## Provided records
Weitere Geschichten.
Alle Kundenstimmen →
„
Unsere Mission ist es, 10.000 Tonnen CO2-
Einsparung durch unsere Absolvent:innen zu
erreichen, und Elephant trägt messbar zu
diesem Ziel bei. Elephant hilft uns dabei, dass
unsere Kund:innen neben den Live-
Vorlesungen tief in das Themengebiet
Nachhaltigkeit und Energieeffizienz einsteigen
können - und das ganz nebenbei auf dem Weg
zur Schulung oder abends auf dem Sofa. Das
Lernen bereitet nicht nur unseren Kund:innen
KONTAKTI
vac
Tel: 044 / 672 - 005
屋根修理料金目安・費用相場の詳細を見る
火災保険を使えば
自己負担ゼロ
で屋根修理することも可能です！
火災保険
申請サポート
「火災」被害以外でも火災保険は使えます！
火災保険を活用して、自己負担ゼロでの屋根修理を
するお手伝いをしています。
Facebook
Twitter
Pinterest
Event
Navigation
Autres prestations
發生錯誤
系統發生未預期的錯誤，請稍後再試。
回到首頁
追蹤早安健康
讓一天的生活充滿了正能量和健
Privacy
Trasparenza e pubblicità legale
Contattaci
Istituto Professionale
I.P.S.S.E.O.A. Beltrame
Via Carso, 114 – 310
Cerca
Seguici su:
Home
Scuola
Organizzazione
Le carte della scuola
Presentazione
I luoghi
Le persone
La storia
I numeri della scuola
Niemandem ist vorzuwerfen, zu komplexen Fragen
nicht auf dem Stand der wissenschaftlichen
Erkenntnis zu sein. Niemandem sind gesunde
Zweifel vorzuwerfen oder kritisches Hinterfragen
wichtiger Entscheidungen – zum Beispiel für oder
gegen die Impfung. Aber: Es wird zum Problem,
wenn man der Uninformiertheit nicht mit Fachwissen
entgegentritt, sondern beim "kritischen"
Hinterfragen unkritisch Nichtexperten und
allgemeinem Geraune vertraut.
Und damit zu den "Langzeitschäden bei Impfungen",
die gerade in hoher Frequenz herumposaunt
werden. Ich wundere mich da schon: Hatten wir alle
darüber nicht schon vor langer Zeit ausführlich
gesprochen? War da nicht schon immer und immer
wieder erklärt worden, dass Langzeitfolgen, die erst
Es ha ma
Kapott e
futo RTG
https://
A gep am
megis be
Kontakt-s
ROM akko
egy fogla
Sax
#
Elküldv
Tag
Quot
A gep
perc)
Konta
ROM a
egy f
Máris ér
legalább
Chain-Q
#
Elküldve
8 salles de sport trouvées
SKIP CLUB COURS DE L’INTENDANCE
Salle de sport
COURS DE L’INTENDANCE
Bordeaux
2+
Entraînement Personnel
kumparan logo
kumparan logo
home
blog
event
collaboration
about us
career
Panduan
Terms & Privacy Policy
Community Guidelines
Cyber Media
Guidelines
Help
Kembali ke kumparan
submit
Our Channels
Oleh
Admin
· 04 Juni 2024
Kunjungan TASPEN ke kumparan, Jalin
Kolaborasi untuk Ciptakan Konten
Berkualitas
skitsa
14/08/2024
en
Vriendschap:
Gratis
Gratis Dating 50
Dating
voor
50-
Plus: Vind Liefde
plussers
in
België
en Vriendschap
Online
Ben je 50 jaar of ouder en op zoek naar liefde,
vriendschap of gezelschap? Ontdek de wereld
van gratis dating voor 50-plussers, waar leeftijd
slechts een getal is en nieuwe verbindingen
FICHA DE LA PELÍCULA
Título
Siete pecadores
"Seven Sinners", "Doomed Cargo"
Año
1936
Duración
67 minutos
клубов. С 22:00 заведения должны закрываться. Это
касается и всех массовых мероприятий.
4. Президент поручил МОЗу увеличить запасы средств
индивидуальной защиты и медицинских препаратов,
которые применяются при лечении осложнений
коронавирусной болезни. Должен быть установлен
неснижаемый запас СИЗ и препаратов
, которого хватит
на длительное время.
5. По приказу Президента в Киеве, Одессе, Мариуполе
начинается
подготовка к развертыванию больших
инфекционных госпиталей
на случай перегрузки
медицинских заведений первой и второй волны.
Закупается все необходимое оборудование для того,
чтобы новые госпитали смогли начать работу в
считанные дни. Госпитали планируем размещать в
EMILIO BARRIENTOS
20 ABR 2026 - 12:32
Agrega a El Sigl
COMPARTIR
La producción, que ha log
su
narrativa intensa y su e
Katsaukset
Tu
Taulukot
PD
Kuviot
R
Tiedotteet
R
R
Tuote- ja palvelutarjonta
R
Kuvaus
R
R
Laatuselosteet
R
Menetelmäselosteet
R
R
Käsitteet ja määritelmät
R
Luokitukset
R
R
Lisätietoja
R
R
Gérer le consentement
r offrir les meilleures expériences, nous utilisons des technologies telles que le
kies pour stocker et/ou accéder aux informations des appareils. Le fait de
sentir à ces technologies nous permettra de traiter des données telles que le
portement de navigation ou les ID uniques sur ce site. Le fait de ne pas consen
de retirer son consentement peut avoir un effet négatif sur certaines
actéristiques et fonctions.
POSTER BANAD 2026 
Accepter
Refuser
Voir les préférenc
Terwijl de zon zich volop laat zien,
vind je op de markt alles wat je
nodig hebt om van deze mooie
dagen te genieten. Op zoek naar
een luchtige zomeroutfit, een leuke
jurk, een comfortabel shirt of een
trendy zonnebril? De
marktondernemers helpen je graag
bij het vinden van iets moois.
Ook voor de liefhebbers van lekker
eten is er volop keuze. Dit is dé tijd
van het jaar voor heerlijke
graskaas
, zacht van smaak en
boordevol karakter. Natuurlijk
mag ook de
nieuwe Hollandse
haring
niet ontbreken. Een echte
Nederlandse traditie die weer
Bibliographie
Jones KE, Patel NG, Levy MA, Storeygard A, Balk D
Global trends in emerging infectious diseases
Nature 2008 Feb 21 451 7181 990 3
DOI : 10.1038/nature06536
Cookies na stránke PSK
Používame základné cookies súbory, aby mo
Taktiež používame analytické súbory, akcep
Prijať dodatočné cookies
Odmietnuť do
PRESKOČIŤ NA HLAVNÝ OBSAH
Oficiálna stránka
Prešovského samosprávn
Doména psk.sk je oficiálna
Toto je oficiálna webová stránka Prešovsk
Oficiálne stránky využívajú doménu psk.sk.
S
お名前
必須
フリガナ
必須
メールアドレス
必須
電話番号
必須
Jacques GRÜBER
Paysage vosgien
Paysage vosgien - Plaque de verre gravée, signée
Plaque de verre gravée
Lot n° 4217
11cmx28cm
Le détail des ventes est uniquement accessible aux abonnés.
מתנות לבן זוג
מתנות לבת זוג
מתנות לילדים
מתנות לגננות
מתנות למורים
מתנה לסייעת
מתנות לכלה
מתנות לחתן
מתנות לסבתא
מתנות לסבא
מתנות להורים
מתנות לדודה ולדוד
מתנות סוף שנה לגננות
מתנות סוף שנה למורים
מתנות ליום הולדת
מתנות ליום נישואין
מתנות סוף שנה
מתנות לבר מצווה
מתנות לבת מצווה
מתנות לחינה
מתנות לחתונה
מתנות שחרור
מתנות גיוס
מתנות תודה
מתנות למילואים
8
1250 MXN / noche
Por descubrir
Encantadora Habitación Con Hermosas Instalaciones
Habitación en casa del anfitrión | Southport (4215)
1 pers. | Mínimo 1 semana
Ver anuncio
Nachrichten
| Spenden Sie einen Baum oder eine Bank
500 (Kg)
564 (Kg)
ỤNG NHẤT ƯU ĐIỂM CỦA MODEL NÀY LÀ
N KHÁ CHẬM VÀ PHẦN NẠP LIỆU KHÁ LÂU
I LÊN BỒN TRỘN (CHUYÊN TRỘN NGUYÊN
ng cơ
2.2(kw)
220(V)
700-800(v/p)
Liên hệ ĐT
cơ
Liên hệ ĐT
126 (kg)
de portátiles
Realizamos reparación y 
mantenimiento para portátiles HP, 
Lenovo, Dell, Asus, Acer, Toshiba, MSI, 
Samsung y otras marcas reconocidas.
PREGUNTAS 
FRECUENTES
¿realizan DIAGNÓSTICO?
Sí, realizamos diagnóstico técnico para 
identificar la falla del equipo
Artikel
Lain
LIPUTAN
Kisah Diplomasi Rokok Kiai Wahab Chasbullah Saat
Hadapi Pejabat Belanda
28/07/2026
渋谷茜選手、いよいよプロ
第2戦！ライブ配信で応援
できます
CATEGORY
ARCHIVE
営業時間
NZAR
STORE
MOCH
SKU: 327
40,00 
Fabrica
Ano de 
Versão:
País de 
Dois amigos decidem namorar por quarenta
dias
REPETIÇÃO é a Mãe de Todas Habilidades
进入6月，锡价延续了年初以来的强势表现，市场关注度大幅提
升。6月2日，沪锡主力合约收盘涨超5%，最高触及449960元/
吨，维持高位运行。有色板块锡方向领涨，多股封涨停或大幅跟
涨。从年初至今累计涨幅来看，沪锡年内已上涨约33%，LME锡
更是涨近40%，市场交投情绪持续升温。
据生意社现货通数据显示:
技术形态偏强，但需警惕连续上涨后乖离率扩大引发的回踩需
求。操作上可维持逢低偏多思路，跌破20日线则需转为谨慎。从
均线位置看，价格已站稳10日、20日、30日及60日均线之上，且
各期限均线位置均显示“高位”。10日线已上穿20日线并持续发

## About this exercise
Please return exactly the lines from the first line of the material through the one with "Istituto Professionale", and no lines after it.

## The completed task
Weitere Geschichten.
Alle Kundenstimmen →
„
Unsere Mission ist es, 10.000 Tonnen CO2-
Einsparung durch unsere Absolvent:innen zu
erreichen, und Elephant trägt messbar zu
diesem Ziel bei. Elephant hilft uns dabei, dass
unsere Kund:innen neben den Live-
Vorlesungen tief in das Themengebiet
Nachhaltigkeit und Energieeffizienz einsteigen
können - und das ganz nebenbei auf dem Weg
zur Schulung oder abends auf dem Sofa. Das
Lernen bereitet nicht nur unseren Kund:innen
KONTAKTI
vac
Tel: 044 / 672 - 005
屋根修理料金目安・費用相場の詳細を見る
火災保険を使えば
自己負担ゼロ
で屋根修理することも可能です！
火災保険
申請サポート
「火災」被害以外でも火災保険は使えます！
火災保険を活用して、自己負担ゼロでの屋根修理を
するお手伝いをしています。
Facebook
Twitter
Pinterest
Event
Navigation
Autres prestations
發生錯誤
系統發生未預期的錯誤，請稍後再試。
回到首頁
追蹤早安健康
讓一天的生活充滿了正能量和健
Privacy
Trasparenza e pubblicità legale
Contattaci
Istituto Professionale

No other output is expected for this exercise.